Know-how jenseits der Konzernstruktur

Wie Erfolg versprechend kann es sein, das eigene Unternehmen aus einer solchen Position gleichsam mit der Brechstange „neu zu erfinden“? Erst recht dann, wenn das Bestandsgeschäft (mit der einen oder anderen Anpassung) noch einige Zeit erfolgreich laufen kann und mit ihm gutes Geld zu verdienen ist.

Für die meisten großen Unternehmen geht der Weg zur digitalen Expertise nur über zielgerichtete und strategisch sinnvolle Ausgründungen. Im Handel macht das etwa die Otto Group mit ihrem Fashion-Start-up About You vor, das in einem umkämpften Markt rasch und beständig wächst und in seiner Zielgruppe nach gerade zwei Jahren eine Markenbekanntheit von über 50 Prozent erreicht hat. Zudem baut der Konzern – auch mit dem neu aufgebauten Wissen – die Seite otto.de gerade zu einer eigenen Plattform für Händler und Markenhersteller aus.
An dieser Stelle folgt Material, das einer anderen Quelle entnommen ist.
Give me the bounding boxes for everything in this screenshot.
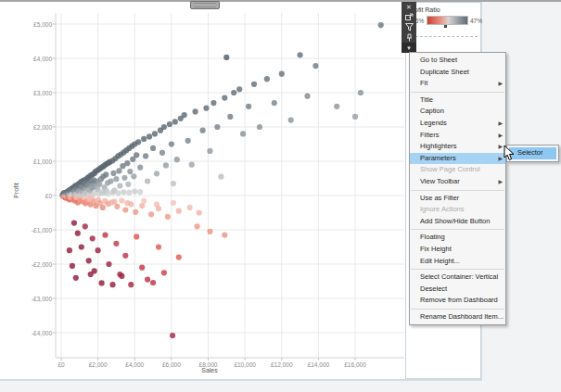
submenu-arrow-icon: ▶ — [498, 118, 503, 130]
menu-item-deselect[interactable]: Deselect — [410, 284, 505, 296]
use-as-filter-icon[interactable] — [402, 22, 416, 32]
menu-item-show-page-control: Show Page Control — [410, 164, 505, 176]
close-icon[interactable]: ✕ — [402, 2, 416, 12]
object-toolbar: ✕▾ — [402, 2, 416, 53]
y-tick-label: £0 — [20, 193, 52, 199]
y-tick-label: £4,000 — [20, 56, 52, 62]
submenu-arrow-icon: ▶ — [498, 78, 503, 90]
y-tick-label: £5,000 — [20, 21, 52, 28]
menu-item-remove-from-dashboard[interactable]: Remove from Dashboard — [410, 295, 505, 307]
menu-item-legends[interactable]: Legends▶ — [410, 118, 505, 130]
menu-item-rename-dashboard-item[interactable]: Rename Dashboard Item... — [410, 311, 505, 323]
parameters-submenu: Selector — [506, 145, 559, 162]
menu-item-ignore-actions: Ignore Actions — [410, 204, 505, 216]
submenu-arrow-icon: ▶ — [498, 141, 503, 153]
menu-item-edit-height[interactable]: Edit Height... — [410, 256, 505, 268]
menu-item-highlighters[interactable]: Highlighters▶ — [410, 141, 505, 153]
menu-item-select-container-vertical[interactable]: Select Container: Vertical — [410, 272, 505, 284]
tableau-dashboard-screen: Profit Sales £5,000£4,000£3,000£2,000£1,… — [0, 0, 561, 392]
submenu-arrow-icon: ▶ — [498, 176, 503, 188]
y-axis-title: Profit — [13, 183, 19, 197]
y-tick-label: £3,000 — [20, 90, 52, 96]
x-tick-label: £12,000 — [263, 361, 300, 368]
menu-separator — [411, 229, 504, 230]
legend-gradient-marker — [444, 25, 447, 28]
menu-item-fit[interactable]: Fit▶ — [410, 78, 505, 90]
legend-max-label: 47% — [470, 18, 482, 24]
menu-item-floating[interactable]: Floating — [410, 232, 505, 244]
x-tick-label: £8,000 — [190, 361, 227, 368]
menu-item-use-as-filter[interactable]: Use as Filter — [410, 193, 505, 205]
object-drag-handle[interactable] — [190, 1, 220, 9]
x-tick-label: £14,000 — [300, 361, 337, 368]
menu-item-add-show-hide-button[interactable]: Add Show/Hide Button — [410, 216, 505, 228]
x-tick-label: £10,000 — [226, 361, 263, 368]
legend-gradient-bar[interactable] — [427, 16, 468, 25]
menu-item-title[interactable]: Title — [410, 95, 505, 107]
container-drop-indicator — [411, 36, 478, 37]
x-tick-label: £2,000 — [80, 361, 117, 368]
menu-separator — [411, 190, 504, 191]
context-menu: Go to SheetDuplicate SheetFit▶TitleCapti… — [409, 52, 506, 325]
pin-icon[interactable] — [402, 32, 416, 43]
menu-item-parameters[interactable]: Parameters▶ — [410, 153, 505, 165]
menu-item-filters[interactable]: Filters▶ — [410, 130, 505, 142]
menu-item-duplicate-sheet[interactable]: Duplicate Sheet — [410, 67, 505, 79]
scatter-points[interactable] — [59, 22, 384, 338]
submenu-arrow-icon: ▶ — [498, 130, 503, 142]
menu-item-go-to-sheet[interactable]: Go to Sheet — [410, 55, 505, 67]
menu-separator — [411, 269, 504, 270]
menu-separator — [411, 309, 504, 310]
menu-item-caption[interactable]: Caption — [410, 106, 505, 118]
submenu-item-selector[interactable]: Selector — [509, 147, 556, 159]
menu-item-view-toolbar[interactable]: View Toolbar▶ — [410, 176, 505, 188]
y-tick-label: -£3,000 — [20, 296, 52, 302]
y-tick-label: -£1,000 — [20, 227, 52, 234]
y-tick-label: £1,000 — [20, 158, 52, 165]
y-tick-label: -£4,000 — [20, 330, 52, 336]
x-tick-label: £16,000 — [337, 361, 374, 368]
x-tick-label: £4,000 — [116, 361, 153, 368]
scatter-plot-svg[interactable] — [0, 2, 405, 379]
menu-item-fix-height[interactable]: Fix Height — [410, 244, 505, 256]
menu-separator — [411, 92, 504, 93]
y-tick-label: -£2,000 — [20, 261, 52, 268]
y-tick-label: £2,000 — [20, 124, 52, 131]
scatter-chart[interactable]: Profit Sales £5,000£4,000£3,000£2,000£1,… — [0, 2, 405, 379]
x-tick-label: £0 — [43, 361, 80, 368]
submenu-arrow-icon: ▶ — [498, 153, 503, 165]
x-tick-label: £6,000 — [153, 361, 190, 368]
go-to-sheet-export-icon[interactable] — [402, 12, 416, 22]
x-axis-title: Sales — [189, 367, 230, 373]
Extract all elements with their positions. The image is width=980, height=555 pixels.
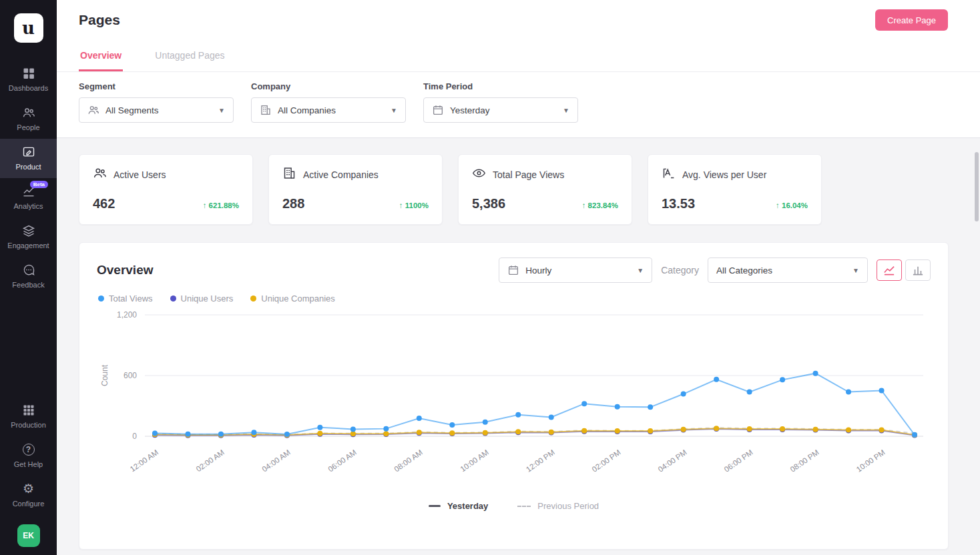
legend-unique-users[interactable]: Unique Users	[170, 294, 234, 304]
beta-badge: Beta	[30, 181, 48, 188]
svg-text:600: 600	[124, 371, 137, 380]
sidebar-item-dashboards[interactable]: Dashboards	[0, 60, 57, 99]
calendar-icon	[432, 104, 444, 116]
stat-card-total-page-views: Total Page Views 5,386 ↑ 823.84%	[458, 154, 632, 225]
sidebar-item-label: Get Help	[14, 460, 43, 468]
help-icon: ?	[22, 443, 35, 456]
stat-title: Active Users	[113, 169, 166, 180]
stat-value: 13.53	[662, 196, 695, 211]
create-page-button[interactable]: Create Page	[875, 9, 948, 31]
main-area: Pages Create Page Overview Untagged Page…	[57, 0, 980, 555]
svg-text:02:00 AM: 02:00 AM	[194, 448, 226, 474]
time-period-filter: Time Period Yesterday ▼	[423, 81, 578, 123]
stat-change: ↑ 1100%	[399, 201, 429, 209]
chart-type-toggle	[877, 259, 931, 281]
category-select[interactable]: All Categories ▼	[708, 257, 868, 283]
app-logo[interactable]: u	[14, 13, 43, 43]
svg-text:06:00 AM: 06:00 AM	[326, 448, 358, 474]
svg-text:1,200: 1,200	[117, 310, 137, 320]
tab-untagged-pages[interactable]: Untagged Pages	[154, 40, 226, 71]
building-icon	[260, 104, 272, 116]
sidebar-item-people[interactable]: People	[0, 99, 57, 139]
sidebar-nav: Dashboards People Product Beta Analytics	[0, 60, 57, 296]
stat-card-active-companies: Active Companies 288 ↑ 1100%	[268, 154, 443, 225]
company-filter: Company All Companies ▼	[251, 81, 406, 123]
stat-value: 462	[93, 196, 115, 211]
sidebar-item-label: Product	[16, 163, 41, 171]
line-chart-toggle[interactable]	[877, 259, 902, 281]
svg-text:06:00 PM: 06:00 PM	[723, 448, 754, 474]
sidebar-item-analytics[interactable]: Beta Analytics	[0, 178, 57, 217]
svg-text:08:00 AM: 08:00 AM	[393, 448, 424, 474]
category-value: All Categories	[716, 265, 772, 275]
overview-line-chart: 06001,200Count12:00 AM02:00 AM04:00 AM06…	[97, 305, 932, 500]
dashed-line-swatch	[517, 506, 531, 507]
up-arrow-icon: ↑	[582, 201, 586, 209]
sidebar-item-label: Configure	[13, 500, 45, 508]
logo-letter: u	[22, 18, 35, 38]
stat-value: 5,386	[472, 196, 505, 211]
sidebar-item-label: Feedback	[12, 281, 44, 289]
people-icon	[87, 104, 99, 116]
users-icon	[93, 166, 107, 183]
overview-title: Overview	[97, 263, 154, 278]
sidebar-bottom-nav: Production ? Get Help ⚙ Configure	[0, 397, 57, 515]
sidebar-item-get-help[interactable]: ? Get Help	[0, 436, 57, 476]
chevron-down-icon: ▼	[563, 107, 569, 114]
sidebar-item-label: Engagement	[7, 241, 49, 249]
sidebar-item-engagement[interactable]: Engagement	[0, 217, 57, 257]
stat-title: Active Companies	[303, 169, 379, 180]
chart-legend: Total Views Unique Users Unique Companie…	[98, 294, 931, 304]
vertical-scrollbar[interactable]	[975, 152, 979, 221]
apps-icon	[22, 404, 35, 417]
stat-value: 288	[282, 196, 304, 211]
sidebar-item-production[interactable]: Production	[0, 397, 57, 436]
svg-text:04:00 AM: 04:00 AM	[260, 448, 292, 474]
sidebar-item-feedback[interactable]: Feedback	[0, 257, 57, 296]
svg-text:Count: Count	[100, 364, 109, 386]
sidebar-item-label: Dashboards	[9, 84, 48, 92]
tab-overview[interactable]: Overview	[79, 40, 123, 71]
up-arrow-icon: ↑	[776, 201, 780, 209]
chevron-down-icon: ▼	[852, 267, 859, 274]
calendar-icon	[507, 264, 519, 276]
time-period-select[interactable]: Yesterday ▼	[423, 97, 578, 123]
filter-bar: Segment All Segments ▼ Company All Compa…	[57, 72, 980, 138]
svg-text:10:00 PM: 10:00 PM	[854, 448, 886, 474]
stat-change: ↑ 823.84%	[582, 201, 618, 209]
svg-text:12:00 AM: 12:00 AM	[128, 448, 160, 474]
stat-card-active-users: Active Users 462 ↑ 621.88%	[79, 154, 253, 225]
chevron-down-icon: ▼	[391, 107, 397, 114]
content-area: Active Users 462 ↑ 621.88% Active Compan…	[57, 138, 980, 555]
stats-row: Active Users 462 ↑ 621.88% Active Compan…	[79, 154, 949, 225]
sidebar-item-product[interactable]: Product	[0, 139, 57, 178]
product-icon	[22, 145, 35, 159]
granularity-select[interactable]: Hourly ▼	[499, 257, 652, 283]
legend-unique-companies[interactable]: Unique Companies	[250, 294, 335, 304]
building-icon	[282, 166, 296, 183]
company-label: Company	[251, 81, 406, 91]
company-value: All Companies	[278, 105, 336, 115]
people-icon	[22, 106, 35, 119]
stat-title: Avg. Views per User	[682, 169, 766, 180]
time-period-value: Yesterday	[450, 105, 490, 115]
engagement-icon	[22, 224, 35, 237]
segment-value: All Segments	[105, 105, 159, 115]
dashboards-icon	[22, 67, 35, 80]
segment-select[interactable]: All Segments ▼	[79, 97, 234, 123]
legend-total-views[interactable]: Total Views	[98, 294, 153, 304]
legend-yesterday[interactable]: Yesterday	[429, 501, 488, 511]
bar-chart-toggle[interactable]	[905, 259, 931, 281]
sidebar-item-label: People	[17, 123, 39, 131]
legend-previous-period[interactable]: Previous Period	[517, 501, 599, 511]
sidebar-item-configure[interactable]: ⚙ Configure	[0, 476, 57, 515]
svg-text:04:00 PM: 04:00 PM	[657, 448, 688, 474]
granularity-value: Hourly	[525, 265, 551, 275]
svg-text:10:00 AM: 10:00 AM	[459, 448, 490, 474]
page-header: Pages Create Page	[57, 0, 980, 40]
stat-change: ↑ 16.04%	[776, 201, 808, 209]
stat-change: ↑ 621.88%	[203, 201, 239, 209]
company-select[interactable]: All Companies ▼	[251, 97, 406, 123]
user-avatar[interactable]: EK	[17, 524, 40, 547]
svg-text:08:00 PM: 08:00 PM	[788, 448, 820, 474]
Auch der Stahlhändler Klöckner baute seine erfolgreiche Digitaltochter kloeckner.i nicht im Dunstkreis der Duisburger Unternehmenszentrale auf, sondern in der Berliner Start-up-Biosphäre. Unbehindert von klassischen Konzernstrukturen und langen Entscheidungswegen zog das Projekt digital tickende und hoch motivierte Leute samt deren wertvollem Know-how an.

Eines ist klar: Jedes etablierte Unternehmen der „Old Economy“ muss sich zumindest den Zugang zu ebenjenem Wissen erschließen, über das ihre Start-up-Konkurrenz verfügt. Optionen gibt es einige, etwa das Investment in „digitale Beiboote“ – durch eigenen Aufbau oder durch die Beteiligung an bereits funktionierenden Tech-Companies mit zukunftsträchtigen Geschäftsmodellen. Im Idealfall wird aus dem Beiboot sogar das nächste digitale Dickschiff.

Detlef Pypke war langjähriger Redakteur im SPIEGEL-Wirtschaftsressort und berät seit fast 20 Jahren Unternehmen bei ihrer strategischen Ausrichtung und Weiterentwicklung. Er ist auch Gründer und Geschäftsführer der polyshop GmbH.